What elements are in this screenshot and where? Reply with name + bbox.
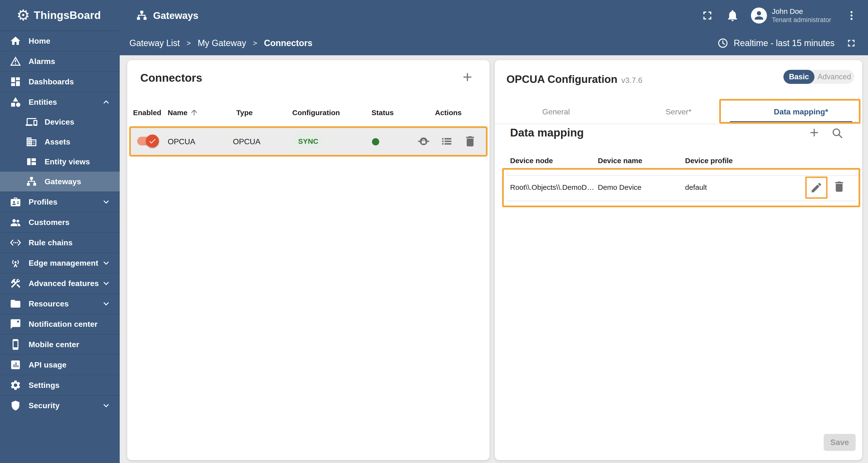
sidebar-item-label: Devices: [44, 118, 74, 127]
sidebar-item-label: Dashboards: [29, 77, 74, 86]
mode-toggle: Basic Advanced: [783, 70, 854, 84]
sidebar-item-label: Customers: [29, 218, 69, 227]
sidebar-item-label: Security: [29, 401, 60, 410]
shield-icon: [10, 400, 21, 411]
sort-arrow-up-icon[interactable]: [190, 108, 198, 117]
clock-icon: [717, 38, 728, 49]
wifi-tethering-icon: [10, 257, 21, 269]
sidebar-item-alarms[interactable]: Alarms: [0, 51, 120, 71]
add-connector-button[interactable]: [461, 70, 474, 84]
breadcrumb: Gateway List > My Gateway > Connectors: [129, 31, 312, 55]
notification-icon: [10, 318, 21, 330]
sidebar-item-dashboards[interactable]: Dashboards: [0, 71, 120, 92]
sidebar-item-label: Home: [29, 37, 51, 45]
timewindow-button[interactable]: Realtime - last 15 minutes: [717, 31, 857, 55]
sidebar-item-label: Gateways: [44, 177, 81, 186]
sidebar-item-label: Entities: [29, 98, 57, 107]
insert-chart-icon: [10, 359, 21, 371]
mode-basic-button[interactable]: Basic: [783, 70, 814, 84]
view-quilt-icon: [26, 156, 37, 167]
sidebar-item-label: Alarms: [29, 57, 55, 66]
sidebar-item-profiles[interactable]: Profiles: [0, 191, 120, 212]
avatar[interactable]: [751, 7, 767, 24]
settings-ethernet-icon: [10, 237, 21, 248]
sidebar-item-api-usage[interactable]: API usage: [0, 354, 120, 375]
search-icon[interactable]: [831, 127, 844, 140]
connector-name: OPCUA: [168, 137, 195, 146]
sidebar-item-entity-views[interactable]: Entity views: [0, 152, 120, 172]
enabled-toggle[interactable]: [137, 137, 157, 146]
mode-advanced-button[interactable]: Advanced: [814, 70, 854, 84]
sidebar-item-rule-chains[interactable]: Rule chains: [0, 232, 120, 253]
sidebar-item-assets[interactable]: Assets: [0, 132, 120, 152]
topbar-row-main: Gateways John Doe Tenant administrator: [120, 0, 868, 31]
sidebar-item-devices[interactable]: Devices: [0, 112, 120, 132]
domain-icon: [26, 136, 37, 148]
sidebar-item-home[interactable]: Home: [0, 31, 120, 51]
topbar: Gateways John Doe Tenant administrator G…: [120, 0, 868, 55]
col-device-profile: Device profile: [685, 157, 733, 165]
sidebar-item-label: Notification center: [29, 320, 98, 329]
col-name[interactable]: Name: [168, 109, 188, 117]
user-name: John Doe: [772, 7, 831, 16]
active-tab-indicator: [730, 121, 852, 123]
breadcrumb-gateway-list[interactable]: Gateway List: [129, 38, 180, 48]
sidebar-item-label: Profiles: [29, 197, 57, 207]
sidebar-item-resources[interactable]: Resources: [0, 293, 120, 314]
tab-data-mapping[interactable]: Data mapping*: [740, 100, 862, 124]
sidebar-item-advanced-features[interactable]: Advanced features: [0, 273, 120, 293]
thingsboard-app: ⚙ ThingsBoard Home Alarms Dashboards Ent…: [0, 0, 868, 463]
more-vert-icon[interactable]: [846, 10, 857, 21]
save-button[interactable]: Save: [824, 434, 856, 451]
edit-mapping-button[interactable]: [805, 177, 828, 199]
sidebar-item-entities[interactable]: Entities: [0, 92, 120, 112]
sidebar-item-customers[interactable]: Customers: [0, 212, 120, 232]
sidebar-item-security[interactable]: Security: [0, 395, 120, 415]
col-configuration: Configuration: [292, 109, 340, 117]
user-info[interactable]: John Doe Tenant administrator: [772, 7, 831, 24]
main-content: Connectors Enabled Name Type Configurati…: [120, 55, 868, 463]
sidebar-item-edge-management[interactable]: Edge management: [0, 253, 120, 273]
tab-server[interactable]: Server*: [617, 100, 740, 124]
sidebar-item-gateways[interactable]: Gateways: [0, 172, 120, 191]
dashboards-icon: [10, 76, 21, 88]
topbar-actions: John Doe Tenant administrator: [701, 0, 857, 31]
sidebar-item-label: Advanced features: [29, 279, 99, 288]
data-mapping-title: Data mapping: [510, 126, 584, 139]
sidebar-item-notification-center[interactable]: Notification center: [0, 314, 120, 334]
sidebar-item-label: Assets: [44, 137, 70, 147]
col-enabled: Enabled: [133, 109, 161, 117]
breadcrumb-my-gateway[interactable]: My Gateway: [198, 38, 246, 48]
device-name-value: Demo Device: [598, 183, 642, 191]
fullscreen-icon[interactable]: [701, 9, 714, 22]
add-mapping-button[interactable]: [808, 126, 821, 139]
home-icon: [10, 35, 21, 47]
connector-row-opcua[interactable]: OPCUA OPCUA SYNC: [129, 126, 488, 157]
delete-mapping-icon[interactable]: [832, 180, 846, 193]
logs-list-icon[interactable]: [440, 134, 454, 148]
sidebar-item-label: Resources: [29, 299, 69, 308]
sidebar-item-settings[interactable]: Settings: [0, 375, 120, 395]
thingsboard-logo-icon: ⚙: [17, 8, 30, 23]
sidebar-item-label: Mobile center: [29, 340, 79, 349]
col-device-node: Device node: [510, 157, 553, 165]
smartphone-icon: [10, 339, 21, 350]
category-icon: [10, 96, 21, 108]
configuration-sync-badge: SYNC: [293, 134, 324, 149]
notifications-bell-icon[interactable]: [726, 9, 739, 22]
private-connectivity-icon[interactable]: [417, 134, 430, 148]
chevron-down-icon: [101, 299, 112, 309]
sidebar-item-mobile-center[interactable]: Mobile center: [0, 334, 120, 354]
sidebar: ⚙ ThingsBoard Home Alarms Dashboards Ent…: [0, 0, 120, 463]
edit-pencil-icon: [810, 181, 823, 194]
delete-connector-icon[interactable]: [463, 134, 477, 148]
gear-icon: [10, 379, 21, 391]
chevron-down-icon: [101, 278, 112, 289]
mapping-row[interactable]: Root\\.Objects\\.DemoD… Demo Device defa…: [507, 175, 856, 201]
expand-fullscreen-icon[interactable]: [846, 38, 857, 49]
connectors-title: Connectors: [140, 71, 202, 84]
sidebar-item-label: API usage: [29, 361, 67, 369]
tab-general[interactable]: General: [495, 100, 617, 124]
config-title-wrap: OPCUA Configuration v3.7.6: [506, 73, 642, 85]
thingsboard-logo[interactable]: ⚙ ThingsBoard: [0, 0, 120, 31]
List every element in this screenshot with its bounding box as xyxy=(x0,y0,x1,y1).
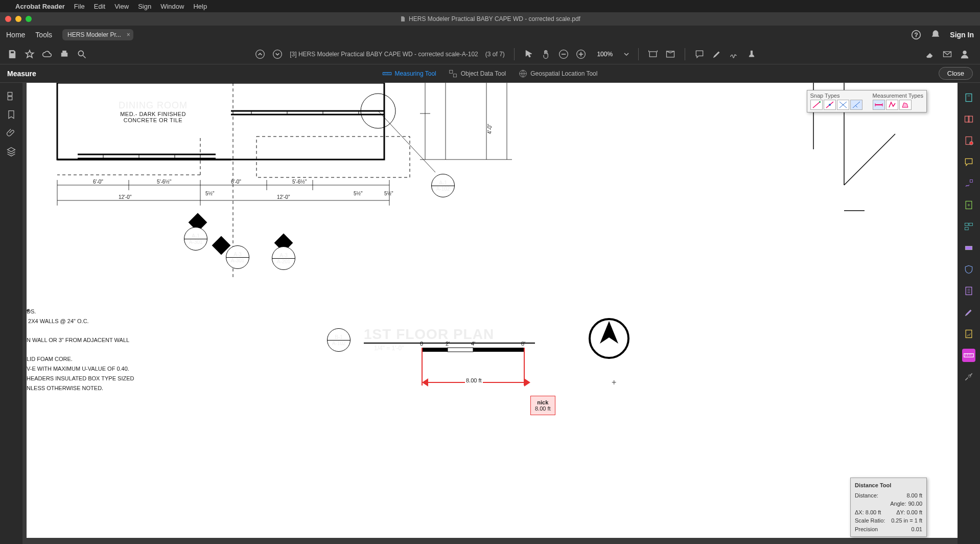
svg-text:6'-0": 6'-0" xyxy=(93,179,103,185)
svg-line-88 xyxy=(855,105,857,107)
tabs-row: Home Tools HERS Modeler Pr... × ? Sign I… xyxy=(0,26,980,44)
svg-text:12'-0": 12'-0" xyxy=(119,194,132,200)
window-minimize[interactable] xyxy=(15,16,21,22)
stamp-icon[interactable] xyxy=(746,49,757,59)
main-toolbar: [3] HERS Modeler Practical BABY CAPE WD … xyxy=(0,44,980,64)
snap-types-panel[interactable]: Snap Types Measurement Types xyxy=(807,90,927,112)
fill-sign-icon[interactable] xyxy=(962,177,975,190)
zoom-level[interactable]: 100% xyxy=(593,51,617,58)
save-icon[interactable] xyxy=(7,49,17,59)
zoom-out-icon[interactable] xyxy=(558,49,569,59)
zoom-dropdown-icon[interactable] xyxy=(624,49,629,59)
geospatial-tool-btn[interactable]: Geospatial Location Tool xyxy=(518,69,597,78)
window-close[interactable] xyxy=(5,16,11,22)
page-indicator-field[interactable]: [3] HERS Modeler Practical BABY CAPE WD … xyxy=(290,51,478,58)
profile-icon[interactable] xyxy=(960,49,970,59)
menu-file[interactable]: File xyxy=(74,3,85,10)
meas-area-btn[interactable] xyxy=(899,100,912,110)
help-icon[interactable]: ? xyxy=(911,30,921,40)
snap-perp-btn[interactable] xyxy=(850,100,862,110)
menu-view[interactable]: View xyxy=(114,3,129,10)
protect-icon[interactable] xyxy=(962,263,975,276)
create-pdf-icon[interactable] xyxy=(962,91,975,104)
snap-intersection-btn[interactable] xyxy=(837,100,849,110)
room-label: DINING ROOM MED.- DARK FINISHED CONCRETE… xyxy=(119,100,188,123)
window-titlebar: HERS Modeler Practical BABY CAPE WD - co… xyxy=(0,12,980,26)
svg-rect-2 xyxy=(11,51,14,53)
measuring-tool-btn[interactable]: Measuring Tool xyxy=(383,69,436,78)
comment-tool-icon[interactable] xyxy=(962,155,975,169)
menu-sign[interactable]: Sign xyxy=(138,3,151,10)
window-maximize[interactable] xyxy=(26,16,32,22)
svg-text:4'-0": 4'-0" xyxy=(487,124,493,134)
svg-point-95 xyxy=(970,142,973,145)
svg-rect-76 xyxy=(448,348,473,352)
drawing-svg: 6'-0" 5'-6½" 6'-0" 5'-6½" 12'-0" 12'-0" … xyxy=(27,83,958,538)
mac-menubar: Acrobat Reader File Edit View Sign Windo… xyxy=(0,0,980,12)
compress-icon[interactable] xyxy=(962,284,975,298)
more-tools-icon[interactable] xyxy=(962,370,975,383)
svg-rect-28 xyxy=(57,83,384,160)
measure-tool-icon[interactable] xyxy=(962,349,975,362)
print-icon[interactable] xyxy=(59,49,69,59)
export-icon[interactable] xyxy=(962,198,975,212)
eraser-icon[interactable] xyxy=(925,49,935,59)
measurement-label: 8.00 ft xyxy=(465,377,483,383)
snap-midpoint-btn[interactable] xyxy=(824,100,836,110)
attachment-icon[interactable] xyxy=(6,128,16,138)
thumbnails-icon[interactable] xyxy=(6,91,16,101)
sign-tool-icon[interactable] xyxy=(962,306,975,319)
signature-icon[interactable] xyxy=(729,49,739,59)
envelope-icon[interactable] xyxy=(942,49,952,59)
close-measure-button[interactable]: Close xyxy=(939,67,973,80)
edit-pdf-icon[interactable] xyxy=(962,134,975,147)
tab-home[interactable]: Home xyxy=(6,31,25,39)
distance-tool-panel[interactable]: Distance Tool Distance:8.00 ft Angle:90.… xyxy=(850,478,927,537)
plan-title: 1ST FLOOR PLAN xyxy=(364,326,535,344)
document-canvas[interactable]: ◂ xyxy=(22,83,958,544)
menu-window[interactable]: Window xyxy=(160,3,184,10)
layers-icon[interactable] xyxy=(6,146,16,156)
document-tab[interactable]: HERS Modeler Pr... × xyxy=(62,29,133,40)
app-name[interactable]: Acrobat Reader xyxy=(15,3,65,10)
sign-in-button[interactable]: Sign In xyxy=(950,31,974,39)
close-tab-icon[interactable]: × xyxy=(127,31,130,38)
redact-icon[interactable] xyxy=(962,241,975,255)
menu-edit[interactable]: Edit xyxy=(94,3,105,10)
organize-icon[interactable] xyxy=(962,220,975,233)
bookmark-icon[interactable] xyxy=(6,109,16,120)
cloud-icon[interactable] xyxy=(42,49,52,59)
meas-distance-btn[interactable] xyxy=(873,100,885,110)
combine-icon[interactable] xyxy=(962,112,975,126)
object-data-tool-btn[interactable]: Object Data Tool xyxy=(449,69,506,78)
pointer-icon[interactable] xyxy=(524,49,534,59)
tab-tools[interactable]: Tools xyxy=(35,31,52,39)
highlight-icon[interactable] xyxy=(712,49,722,59)
snap-endpoint-btn[interactable] xyxy=(810,100,823,110)
svg-line-81 xyxy=(813,102,820,108)
comment-icon[interactable] xyxy=(694,49,705,59)
bell-icon[interactable] xyxy=(930,30,941,40)
zoom-in-icon[interactable] xyxy=(576,49,586,59)
search-icon[interactable] xyxy=(77,49,87,59)
meas-perimeter-btn[interactable] xyxy=(886,100,898,110)
page-up-icon[interactable] xyxy=(255,49,265,59)
svg-line-87 xyxy=(853,102,860,108)
callout-a3-a201: A-3A-201 xyxy=(272,246,295,270)
svg-text:5½": 5½" xyxy=(354,191,363,196)
svg-rect-3 xyxy=(61,53,67,56)
menu-help[interactable]: Help xyxy=(193,3,207,10)
fit-width-icon[interactable] xyxy=(648,49,658,59)
page-down-icon[interactable] xyxy=(272,49,283,59)
read-mode-icon[interactable] xyxy=(665,49,675,59)
svg-point-17 xyxy=(963,51,967,54)
convert-icon[interactable] xyxy=(962,327,975,341)
callout-a3-a301: A-3A-301 xyxy=(226,245,249,269)
svg-text:?: ? xyxy=(915,31,918,38)
document-tab-label: HERS Modeler Pr... xyxy=(67,31,121,38)
notes-block: DS. 2X4 WALLS @ 24" O.C. N WALL OR 3" FR… xyxy=(27,307,134,393)
svg-rect-26 xyxy=(8,93,12,96)
hand-icon[interactable] xyxy=(541,49,551,59)
star-icon[interactable] xyxy=(25,49,35,59)
measurement-popup[interactable]: nick 8.00 ft xyxy=(530,396,555,415)
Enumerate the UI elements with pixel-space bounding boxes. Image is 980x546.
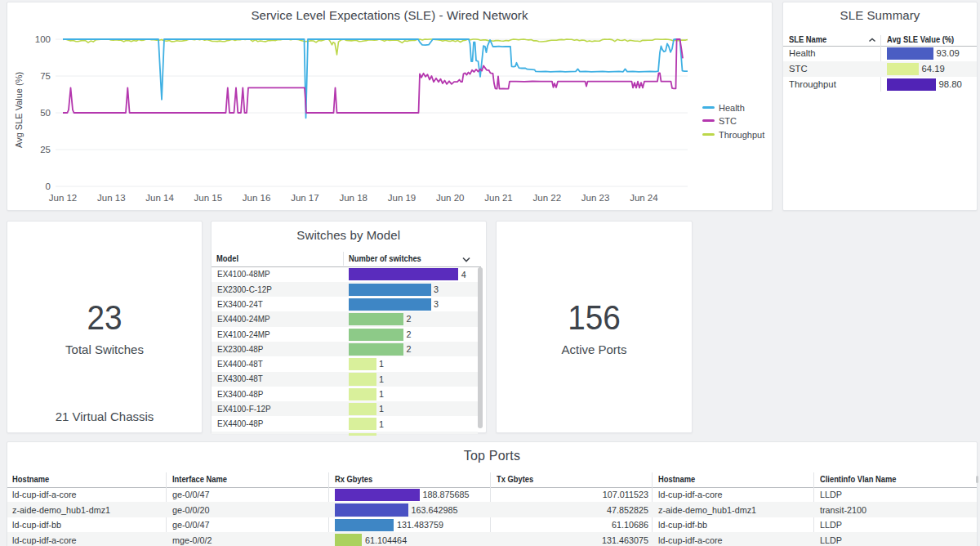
svg-text:Jun 12: Jun 12 (49, 193, 78, 203)
svg-text:75: 75 (40, 71, 51, 81)
svg-text:Jun 19: Jun 19 (388, 193, 416, 203)
svg-text:Jun 14: Jun 14 (145, 193, 174, 203)
svg-text:Jun 24: Jun 24 (630, 193, 658, 203)
svg-text:0: 0 (46, 181, 51, 191)
svg-text:50: 50 (40, 108, 51, 118)
svg-text:Jun 17: Jun 17 (291, 193, 319, 203)
svg-text:25: 25 (40, 145, 51, 154)
svg-text:Jun 23: Jun 23 (581, 193, 610, 203)
svg-text:Jun 13: Jun 13 (97, 193, 126, 203)
svg-text:Jun 21: Jun 21 (484, 193, 513, 203)
svg-text:Jun 20: Jun 20 (436, 193, 465, 203)
svg-text:Jun 15: Jun 15 (194, 193, 223, 203)
svg-text:100: 100 (35, 34, 51, 44)
svg-text:Jun 22: Jun 22 (533, 193, 562, 203)
svg-text:Jun 16: Jun 16 (243, 193, 271, 203)
svg-text:Jun 18: Jun 18 (339, 193, 368, 203)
────
§ PROBLEM STATEMENT: All lines above with "administrator" in them should be returned.

§ EXERCISE OUTPUT:
topbar-row-main: Gateways John Doe Tenant administrator: [120, 0, 868, 31]
topbar: Gateways John Doe Tenant administrator G…: [120, 0, 868, 55]
user-info[interactable]: John Doe Tenant administrator: [772, 7, 831, 24]
topbar-actions: John Doe Tenant administrator: [701, 0, 857, 31]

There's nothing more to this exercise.